Action item: Each line below must be reproduced exactly.

↓↓↓

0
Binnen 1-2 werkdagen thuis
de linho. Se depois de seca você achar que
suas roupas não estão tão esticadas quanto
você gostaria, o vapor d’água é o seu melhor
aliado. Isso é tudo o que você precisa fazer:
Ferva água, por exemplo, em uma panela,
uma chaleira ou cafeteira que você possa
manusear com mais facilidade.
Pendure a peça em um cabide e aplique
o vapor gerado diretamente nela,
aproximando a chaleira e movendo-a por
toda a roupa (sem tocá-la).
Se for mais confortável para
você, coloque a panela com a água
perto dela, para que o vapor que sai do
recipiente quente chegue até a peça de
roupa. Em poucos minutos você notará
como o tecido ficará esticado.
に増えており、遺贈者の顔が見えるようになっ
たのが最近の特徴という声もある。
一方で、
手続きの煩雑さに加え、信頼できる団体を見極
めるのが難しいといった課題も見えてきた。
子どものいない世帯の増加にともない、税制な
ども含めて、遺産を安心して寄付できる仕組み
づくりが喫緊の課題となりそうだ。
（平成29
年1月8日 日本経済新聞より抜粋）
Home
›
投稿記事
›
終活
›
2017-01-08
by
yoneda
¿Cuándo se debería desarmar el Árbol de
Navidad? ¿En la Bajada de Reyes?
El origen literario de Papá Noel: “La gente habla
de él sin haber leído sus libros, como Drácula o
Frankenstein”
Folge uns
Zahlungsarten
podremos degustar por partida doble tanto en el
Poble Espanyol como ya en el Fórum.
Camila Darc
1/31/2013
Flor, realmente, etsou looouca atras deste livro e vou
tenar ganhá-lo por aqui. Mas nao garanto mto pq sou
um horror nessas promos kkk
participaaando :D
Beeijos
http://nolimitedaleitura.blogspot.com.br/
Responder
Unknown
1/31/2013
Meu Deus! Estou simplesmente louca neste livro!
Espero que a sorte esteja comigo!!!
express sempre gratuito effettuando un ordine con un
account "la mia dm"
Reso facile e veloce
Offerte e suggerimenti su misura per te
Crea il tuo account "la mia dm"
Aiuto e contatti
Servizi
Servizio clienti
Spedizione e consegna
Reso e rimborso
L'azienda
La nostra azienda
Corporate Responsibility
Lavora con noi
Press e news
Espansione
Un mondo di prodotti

↑↑↑

Solution:
0
Binnen 1-2 werkdagen thuis
de linho. Se depois de seca você achar que
suas roupas não estão tão esticadas quanto
você gostaria, o vapor d’água é o seu melhor
aliado. Isso é tudo o que você precisa fazer:
Ferva água, por exemplo, em uma panela,
uma chaleira ou cafeteira que você possa
manusear com mais facilidade.
Pendure a peça em um cabide e aplique
o vapor gerado diretamente nela,
aproximando a chaleira e movendo-a por
toda a roupa (sem tocá-la).
Se for mais confortável para
você, coloque a panela com a água
perto dela, para que o vapor que sai do
recipiente quente chegue até a peça de
roupa. Em poucos minutos você notará
como o tecido ficará esticado.
に増えており、遺贈者の顔が見えるようになっ
たのが最近の特徴という声もある。
一方で、
手続きの煩雑さに加え、信頼できる団体を見極
めるのが難しいといった課題も見えてきた。
子どものいない世帯の増加にともない、税制な
ども含めて、遺産を安心して寄付できる仕組み
づくりが喫緊の課題となりそうだ。
（平成29
年1月8日 日本経済新聞より抜粋）
Home
›
投稿記事
›
終活
›
2017-01-08
by
yoneda
¿Cuándo se debería desarmar el Árbol de
Navidad? ¿En la Bajada de Reyes?
El origen literario de Papá Noel: “La gente habla
de él sin haber leído sus libros, como Drácula o
Frankenstein”
Folge uns
Zahlungsarten
podremos degustar por partida doble tanto en el
Poble Espanyol como ya en el Fórum.
Camila Darc
1/31/2013
Flor, realmente, etsou looouca atras deste livro e vou
tenar ganhá-lo por aqui. Mas nao garanto mto pq sou
um horror nessas promos kkk
participaaando :D
Beeijos
http://nolimitedaleitura.blogspot.com.br/
Responder
Unknown
1/31/2013
Meu Deus! Estou simplesmente louca neste livro!
Espero que a sorte esteja comigo!!!
express sempre gratuito effettuando un ordine con un
account "la mia dm"
Reso facile e veloce
Offerte e suggerimenti su misura per te
Crea il tuo account "la mia dm"
Aiuto e contatti
Servizi
Servizio clienti
Spedizione e consegna
Reso e rimborso
L'azienda
La nostra azienda
Corporate Responsibility
Lavora con noi
Press e news
Espansione
Un mondo di prodotti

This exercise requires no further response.